Web UI unavailable and ingestion has stopped
Incident Report for Mezmo Status Page
Postmortem

Dates:
Start Time: Thursday, January 14, 2021, at 19:42 UTC
End Time: Thursday, January 14, 2021, at 20:27 UTC
Duration: 0:45:00

What happened:

Our WebUI became unavailable and ingestion of new logs stopped for 45 minutes. Logs were automatically resent later and ingested successfully for customers using our ingestion client agent.

Why it happened:

The certificate used by all our services expired. Consequently, all API calls to our service failed, which caused our WebUI to fail and ingestion of new logs to stop.

How we fixed it:

We renewed the certificate and applied it to all affected services. Our WebUI became responsive again and ingestion resumed. Since no logs had been ingested for about 45 minutes, our service had a moderately large backlog to process. As it caught up, users experienced delays in searching, graphing, and timelines for newly submitted logs.

What we are doing to prevent it from happening again:

We’re tightening our internal notifications of upcoming expiration dates for all certificates our service relies upon.

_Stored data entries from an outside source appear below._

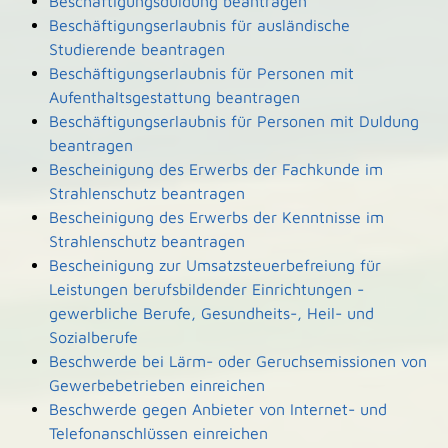
Beschäftigungsduldung beantragen
Beschäftigungserlaubnis für ausländische
Studierende beantragen
Beschäftigungserlaubnis für Personen mit
Aufenthaltsgestattung beantragen
Beschäftigungserlaubnis für Personen mit Duldung
beantragen
Bescheinigung des Erwerbs der Fachkunde im
Strahlenschutz beantragen
Bescheinigung des Erwerbs der Kenntnisse im
Strahlenschutz beantragen
Bescheinigung zur Umsatzsteuerbefreiung für
Leistungen berufsbildender Einrichtungen -
gewerbliche Berufe, Gesundheits-, Heil- und
Sozialberufe
Beschwerde bei Lärm- oder Geruchsemissionen von
Gewerbebetrieben einreichen
Beschwerde gegen Anbieter von Internet- und
Telefonanschlüssen einreichen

Posted Jan 19, 2021 - 21:59 UTC

Resolved
The web UI is available again and ingestion has resumed. All services are operational.
Posted Jan 14, 2021 - 20:27 UTC
Investigating
The web UI is unavailable and ingestion has stopped. We are investigating.
Posted Jan 14, 2021 - 20:05 UTC
This incident affected: Log Analysis (Log Ingestion (Agent/REST API/Code Libraries), Log Ingestion (Heroku), Log Ingestion (Syslog), Web App).